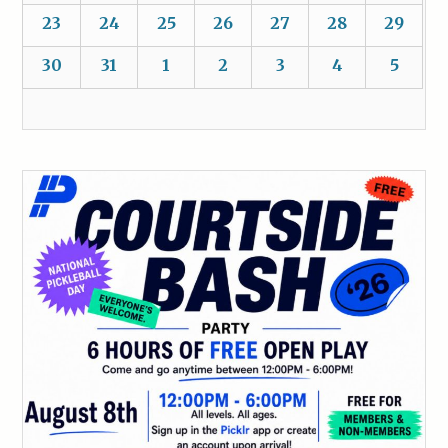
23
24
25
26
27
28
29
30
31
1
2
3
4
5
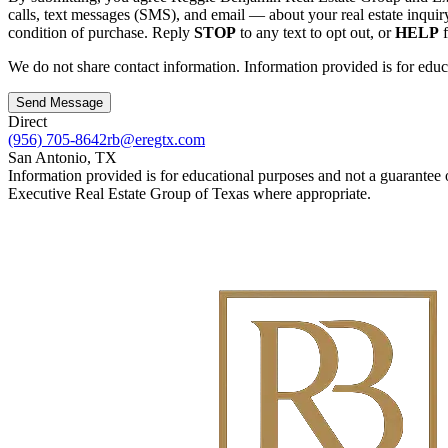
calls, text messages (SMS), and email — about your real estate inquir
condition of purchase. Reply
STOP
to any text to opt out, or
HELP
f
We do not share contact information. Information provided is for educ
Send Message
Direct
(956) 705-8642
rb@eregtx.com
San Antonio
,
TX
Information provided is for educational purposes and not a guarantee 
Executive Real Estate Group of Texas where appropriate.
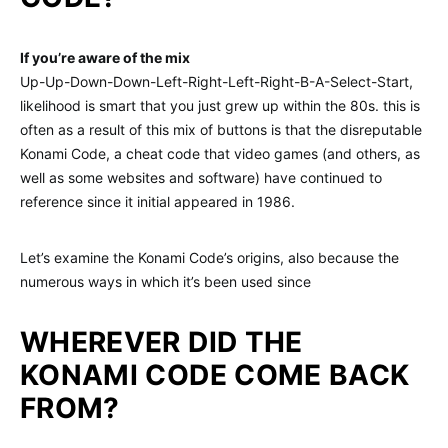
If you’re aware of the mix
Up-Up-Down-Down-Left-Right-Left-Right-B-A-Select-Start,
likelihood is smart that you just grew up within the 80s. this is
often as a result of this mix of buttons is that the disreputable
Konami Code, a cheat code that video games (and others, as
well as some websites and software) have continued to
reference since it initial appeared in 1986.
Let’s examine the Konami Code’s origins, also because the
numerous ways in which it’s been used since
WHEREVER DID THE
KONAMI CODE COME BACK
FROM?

────────────────────

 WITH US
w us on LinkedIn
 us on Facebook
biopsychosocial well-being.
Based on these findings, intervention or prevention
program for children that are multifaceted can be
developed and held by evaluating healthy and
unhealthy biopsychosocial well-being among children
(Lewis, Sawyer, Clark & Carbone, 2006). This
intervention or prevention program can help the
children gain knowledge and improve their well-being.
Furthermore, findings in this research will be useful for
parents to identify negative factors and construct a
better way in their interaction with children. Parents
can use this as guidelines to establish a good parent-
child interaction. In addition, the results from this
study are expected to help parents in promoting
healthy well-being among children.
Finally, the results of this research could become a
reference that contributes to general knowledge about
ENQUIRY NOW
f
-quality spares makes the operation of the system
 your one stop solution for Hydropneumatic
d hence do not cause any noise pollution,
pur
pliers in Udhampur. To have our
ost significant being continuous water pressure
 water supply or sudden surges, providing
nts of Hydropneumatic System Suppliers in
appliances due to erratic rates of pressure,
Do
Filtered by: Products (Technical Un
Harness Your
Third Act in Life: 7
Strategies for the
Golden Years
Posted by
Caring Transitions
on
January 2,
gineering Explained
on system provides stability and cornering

────────────────────

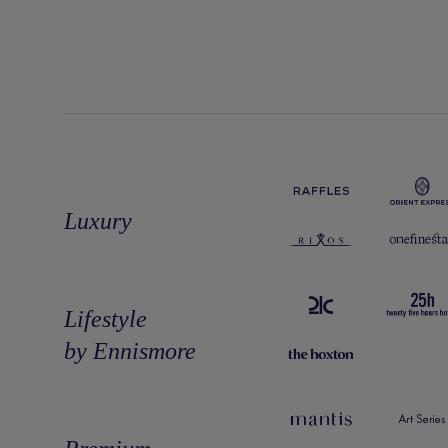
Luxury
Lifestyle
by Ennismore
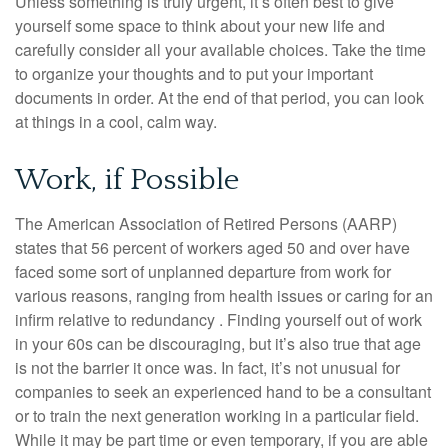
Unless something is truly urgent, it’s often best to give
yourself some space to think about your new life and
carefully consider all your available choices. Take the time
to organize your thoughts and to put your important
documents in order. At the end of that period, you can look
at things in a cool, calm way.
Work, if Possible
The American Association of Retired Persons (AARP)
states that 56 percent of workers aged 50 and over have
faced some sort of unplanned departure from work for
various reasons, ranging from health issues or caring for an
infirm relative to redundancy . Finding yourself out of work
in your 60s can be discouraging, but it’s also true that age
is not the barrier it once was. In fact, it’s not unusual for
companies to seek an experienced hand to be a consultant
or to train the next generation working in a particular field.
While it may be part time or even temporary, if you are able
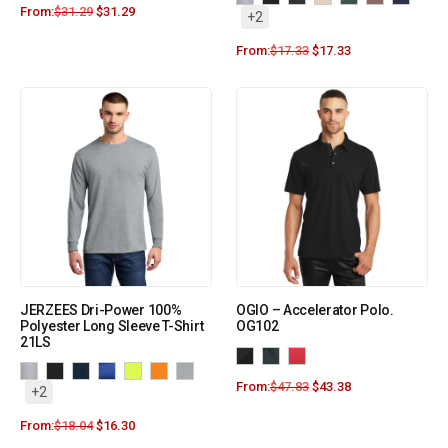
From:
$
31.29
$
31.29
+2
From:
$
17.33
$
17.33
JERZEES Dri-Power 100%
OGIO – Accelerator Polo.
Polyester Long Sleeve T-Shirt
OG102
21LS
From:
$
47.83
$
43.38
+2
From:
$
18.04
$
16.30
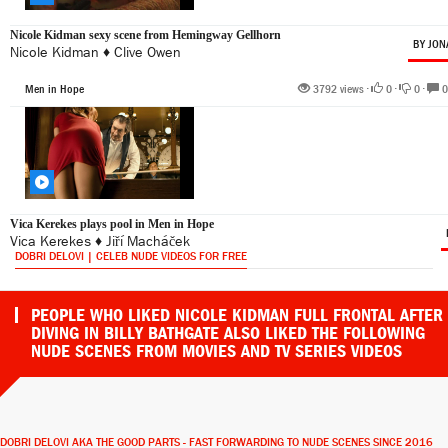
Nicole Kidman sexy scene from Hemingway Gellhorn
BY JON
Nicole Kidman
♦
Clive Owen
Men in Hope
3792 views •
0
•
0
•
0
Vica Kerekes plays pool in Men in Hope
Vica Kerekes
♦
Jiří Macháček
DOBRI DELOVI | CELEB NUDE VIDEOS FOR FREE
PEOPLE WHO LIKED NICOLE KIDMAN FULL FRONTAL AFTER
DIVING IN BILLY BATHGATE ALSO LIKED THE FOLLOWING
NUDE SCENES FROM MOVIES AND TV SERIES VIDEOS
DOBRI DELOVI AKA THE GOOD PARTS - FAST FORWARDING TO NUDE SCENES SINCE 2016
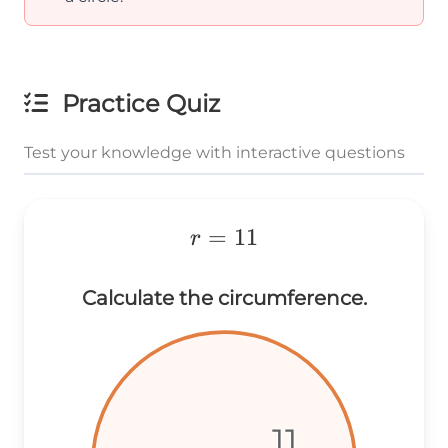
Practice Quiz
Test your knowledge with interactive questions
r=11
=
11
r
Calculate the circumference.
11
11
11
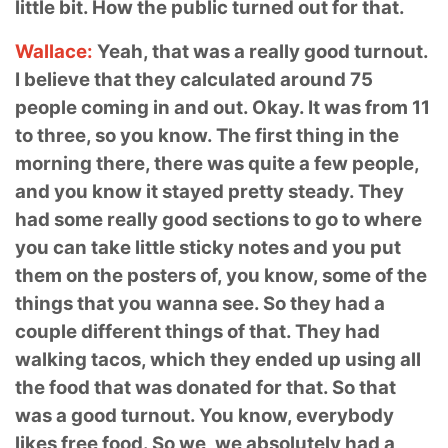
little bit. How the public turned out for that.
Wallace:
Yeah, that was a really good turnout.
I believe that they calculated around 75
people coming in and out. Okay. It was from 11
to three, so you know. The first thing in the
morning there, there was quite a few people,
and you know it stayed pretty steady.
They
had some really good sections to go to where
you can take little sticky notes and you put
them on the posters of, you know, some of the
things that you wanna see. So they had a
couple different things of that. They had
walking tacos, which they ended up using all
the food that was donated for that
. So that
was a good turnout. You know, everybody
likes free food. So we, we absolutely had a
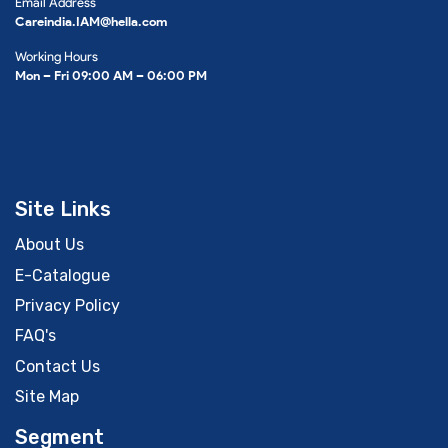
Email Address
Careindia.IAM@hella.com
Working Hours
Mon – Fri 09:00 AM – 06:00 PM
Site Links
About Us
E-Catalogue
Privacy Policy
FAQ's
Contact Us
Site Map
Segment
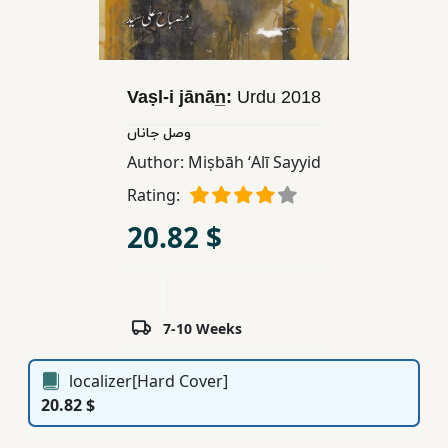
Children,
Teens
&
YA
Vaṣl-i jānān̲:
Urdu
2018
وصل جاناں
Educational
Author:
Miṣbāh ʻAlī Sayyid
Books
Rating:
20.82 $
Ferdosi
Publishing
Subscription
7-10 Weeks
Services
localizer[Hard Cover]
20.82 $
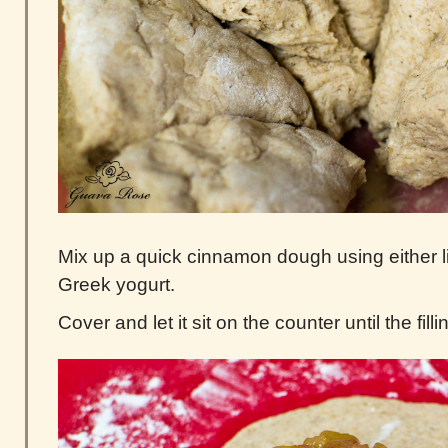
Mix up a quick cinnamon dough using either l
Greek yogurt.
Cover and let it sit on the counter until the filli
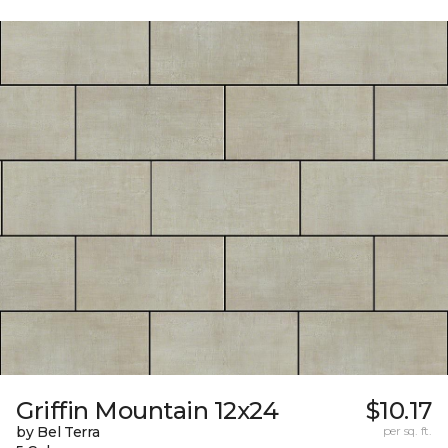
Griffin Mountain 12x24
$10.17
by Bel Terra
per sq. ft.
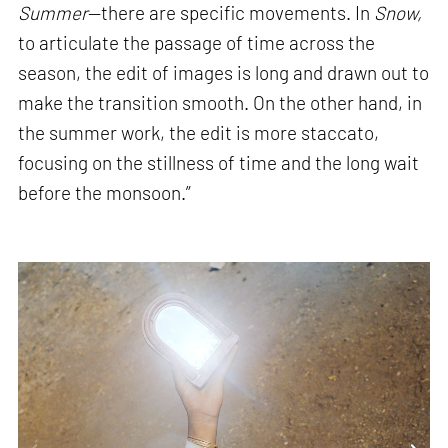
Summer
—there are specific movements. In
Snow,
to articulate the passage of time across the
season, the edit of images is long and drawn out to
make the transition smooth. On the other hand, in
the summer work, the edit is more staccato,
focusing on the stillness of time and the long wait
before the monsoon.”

────────────────────

◆ **INSTRUCTIONS TO FOLLOW**
Could you copy each line of the material that holds "Kerekes"?

◆ **OUTPUT OF THE EXERCISE**
Vica Kerekes plays pool in Men in Hope
Vica Kerekes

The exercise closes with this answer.